Table 3. KEGG Pathway Enrichment of differentially expressed genes in 10 d plants (Benjamini corrected p < 0.05).
Adjustment of Oxygen in Space Missions
Being able to mitigate the effects of atmospheres modified from “earth normal” is central to the exploration mission to take biology off planet, but understanding how plants dissect components of their environment to physiologically adapt to a stress is crucial to all plant cultivation scenarios. In the dissection of the hypobaria and hypoxic responses, the organ-specific and age-dependent transcription patterns suggest plants use adaptive strategies tied to the unique needs of a specific tissue, and that those needs change as the plant develops. Notably, the continuous light that matched the hardware in International Space Station (ISS) was used in our experimental process including plant germination, growth and all treatments. It was reported that light signal could affect hypoxic response especially in tissue-dependent gene induction (Van Veen et al., 2016). Low oxygen promotes accumulation of diverse metabolites in roots and shoots as well as in plants treated with different levels (5–10 kPa or ~ 0 kPa) or types (submergence, flooding or argon-gassed) of hypoxia (Miyashita and Good, 2008; Mustroph et al., 2014).
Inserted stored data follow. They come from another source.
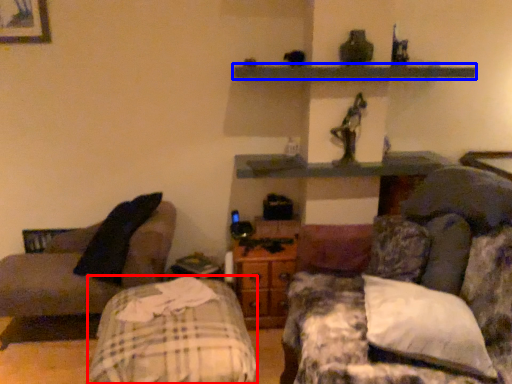 Question: Among these objects, which one is farthest to the camera, bed frame (highlighted by a red box) or shelf (highlighted by a blue box)?

Choices:
 (A) bed frame
 (B) shelf

Answer: (B) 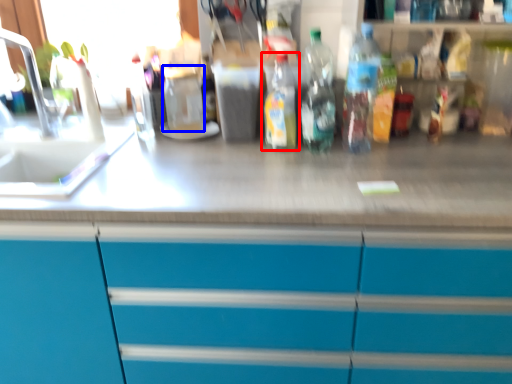 Question: Which point is closer to the camera, bottle (highlighted by a red box) or beverage (highlighted by a blue box)?

Choices:
 (A) bottle
 (B) beverage

Answer: (A) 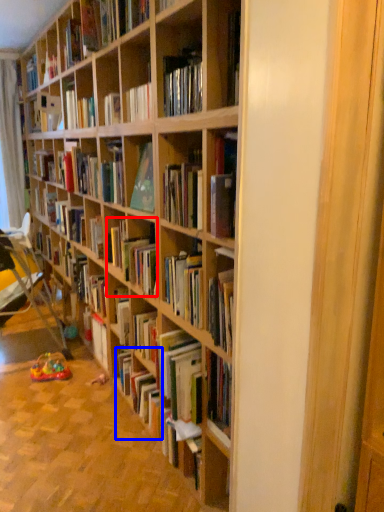 Question: Which object is closer to the camera taking this photo, book (highlighted by a red box) or book (highlighted by a blue box)?

Choices:
 (A) book
 (B) book

Answer: (B) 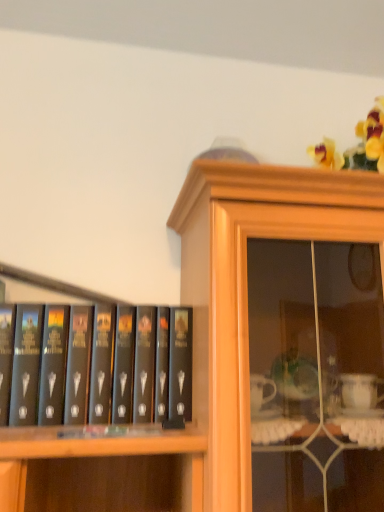 Describe the element at coordinates (94, 364) in the screenshot. I see `black matte book at left` at that location.

Find the location of a particular element. black matte book at left is located at coordinates (94, 364).

In order to click on black matte book at left in this screenshot , I will do `click(94, 364)`. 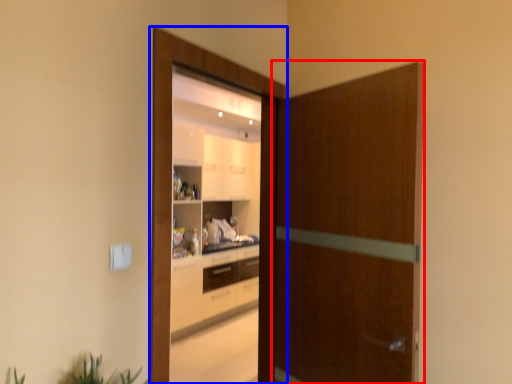 Question: Among these objects, which one is farthest to the camera, screen door (highlighted by a red box) or screen door (highlighted by a blue box)?

Choices:
 (A) screen door
 (B) screen door

Answer: (B) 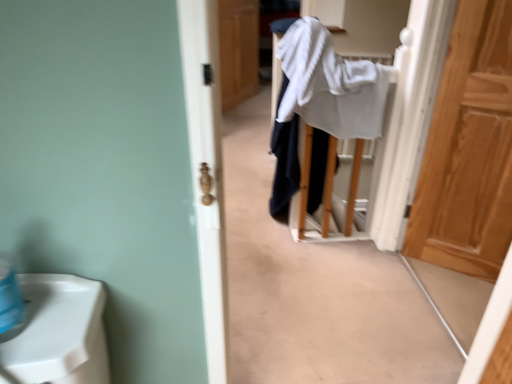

Consistent with previous study of hypoxia response (Mustroph et al., 2014), 97 kPa/HypOx (97 kPa/pO2 = 5 kPa) highly induced ethanol metabolic genes including ADH1 (AT1G77120) and PDC2 (AT5G54960) as well as alanine associated gene ALAAT1 (AT1G17290) in roots but not shoots. However, in a recent study most of the previously defined core hypoxia genes (Mustroph et al., 2009) were induced in an organ-independent manner by flooding when plants were submerged in early stage of photoperiod (Van Veen et al., 2016), while in our present data 34 out of 51 core genes were associated with 25 kPa atmosphere and only 9 genes showed similar induction by 97 kPa/HypOx in roots and shoots (Table S3). These suggest that the growth condition with constant light started from germination might alter organ-specific regulation of hypoxia genes compared with other photoperiod conditions. Considering the facility limitation in spaceflight mission, it will be necessary to conduct respective studies on plant responses to oxygen changes in allusion to different light conditions of growth.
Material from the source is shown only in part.